Top of THE INPUT

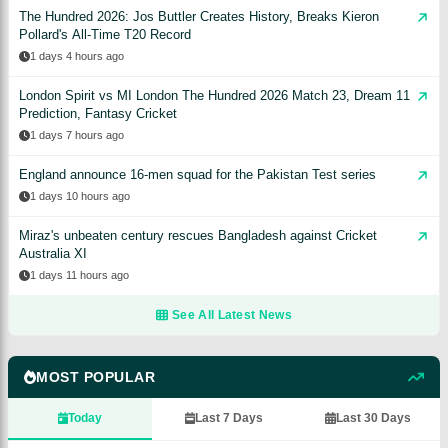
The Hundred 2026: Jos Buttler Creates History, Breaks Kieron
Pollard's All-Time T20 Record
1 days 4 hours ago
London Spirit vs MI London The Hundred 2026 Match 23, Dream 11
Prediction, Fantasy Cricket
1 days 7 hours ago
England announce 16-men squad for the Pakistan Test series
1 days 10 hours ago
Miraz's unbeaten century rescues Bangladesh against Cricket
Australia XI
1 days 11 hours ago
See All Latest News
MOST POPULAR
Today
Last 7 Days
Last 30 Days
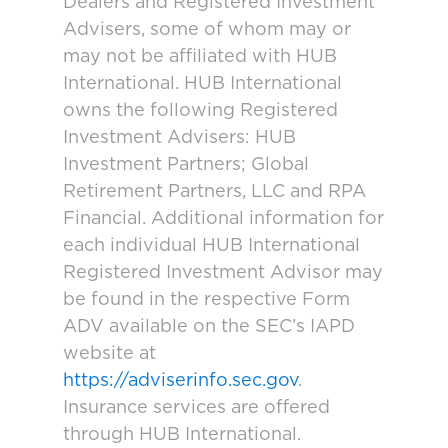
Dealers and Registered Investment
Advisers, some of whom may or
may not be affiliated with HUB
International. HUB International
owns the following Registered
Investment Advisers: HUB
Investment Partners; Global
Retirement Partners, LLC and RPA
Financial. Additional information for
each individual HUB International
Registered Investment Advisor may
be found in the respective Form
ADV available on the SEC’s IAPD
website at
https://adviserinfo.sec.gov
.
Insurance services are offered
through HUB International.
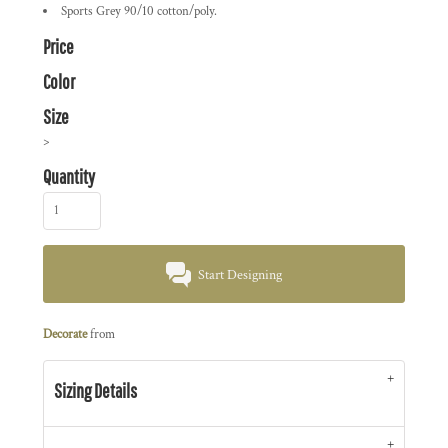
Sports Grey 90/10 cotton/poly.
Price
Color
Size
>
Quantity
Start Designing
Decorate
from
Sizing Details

Bottom of THE INPUT
Top of THE INPUT

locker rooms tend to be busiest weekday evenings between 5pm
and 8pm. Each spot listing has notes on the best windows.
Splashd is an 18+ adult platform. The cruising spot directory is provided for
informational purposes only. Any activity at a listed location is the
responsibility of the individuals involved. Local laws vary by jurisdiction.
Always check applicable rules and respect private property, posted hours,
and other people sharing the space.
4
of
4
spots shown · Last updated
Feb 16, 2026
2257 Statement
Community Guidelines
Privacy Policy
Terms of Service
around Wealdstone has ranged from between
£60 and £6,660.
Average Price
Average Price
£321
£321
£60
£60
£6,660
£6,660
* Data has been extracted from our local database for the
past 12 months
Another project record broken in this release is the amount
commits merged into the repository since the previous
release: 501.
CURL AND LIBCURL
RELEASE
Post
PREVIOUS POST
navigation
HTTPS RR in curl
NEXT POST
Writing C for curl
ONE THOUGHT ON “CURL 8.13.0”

Bottom of THE INPUT
Top of THE INPUT

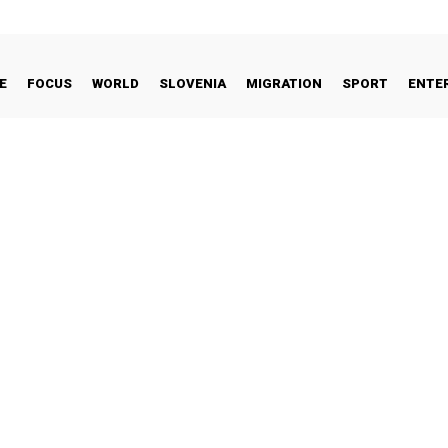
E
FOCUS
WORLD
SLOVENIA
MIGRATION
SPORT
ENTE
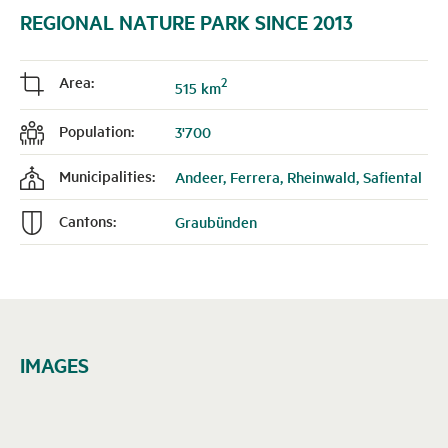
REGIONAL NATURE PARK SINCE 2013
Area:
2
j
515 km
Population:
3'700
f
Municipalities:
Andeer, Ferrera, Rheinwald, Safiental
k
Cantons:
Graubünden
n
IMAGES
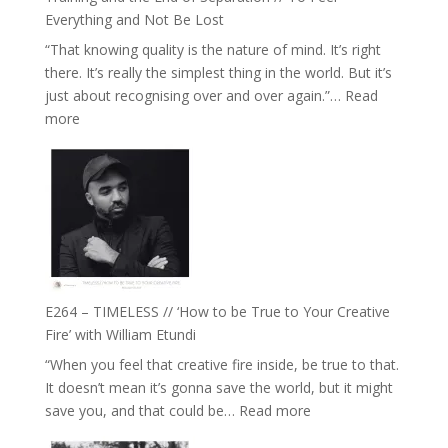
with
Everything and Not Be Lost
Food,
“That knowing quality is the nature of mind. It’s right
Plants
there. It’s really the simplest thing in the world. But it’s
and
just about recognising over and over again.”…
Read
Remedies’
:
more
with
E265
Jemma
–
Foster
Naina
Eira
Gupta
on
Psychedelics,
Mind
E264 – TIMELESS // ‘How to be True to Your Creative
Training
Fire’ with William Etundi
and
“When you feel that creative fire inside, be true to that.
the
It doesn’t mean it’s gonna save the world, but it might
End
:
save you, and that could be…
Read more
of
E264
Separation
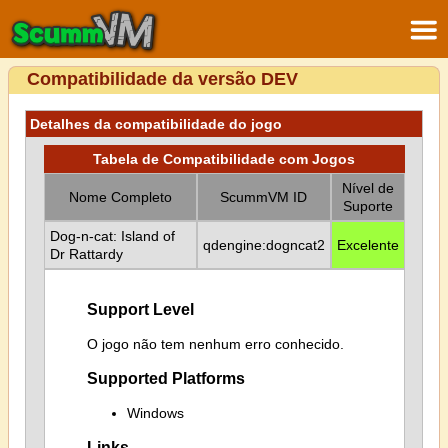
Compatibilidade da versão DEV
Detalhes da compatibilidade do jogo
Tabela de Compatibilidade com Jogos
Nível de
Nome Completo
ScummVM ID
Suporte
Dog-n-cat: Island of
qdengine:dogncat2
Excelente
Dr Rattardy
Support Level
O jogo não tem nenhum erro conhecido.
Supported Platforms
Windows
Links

Bottom of THE INPUT

▸ **ACTIVITY**
Wherever the word "Hundred" appears in the entries above, copy that whole line.

▸ **ANSWER TO THIS PROBLEM**
The Hundred 2026: Jos Buttler Creates History, Breaks Kieron
London Spirit vs MI London The Hundred 2026 Match 23, Dream 11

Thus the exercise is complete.